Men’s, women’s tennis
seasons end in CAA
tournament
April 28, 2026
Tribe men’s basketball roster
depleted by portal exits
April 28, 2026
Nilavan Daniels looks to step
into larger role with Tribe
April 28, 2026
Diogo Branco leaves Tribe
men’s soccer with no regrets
------------------------
Exercise brief → Take the data above and reproduce it exactly.

Task result →
Men’s, women’s tennis
seasons end in CAA
tournament
April 28, 2026
Tribe men’s basketball roster
depleted by portal exits
April 28, 2026
Nilavan Daniels looks to step
into larger role with Tribe
April 28, 2026
Diogo Branco leaves Tribe
men’s soccer with no regrets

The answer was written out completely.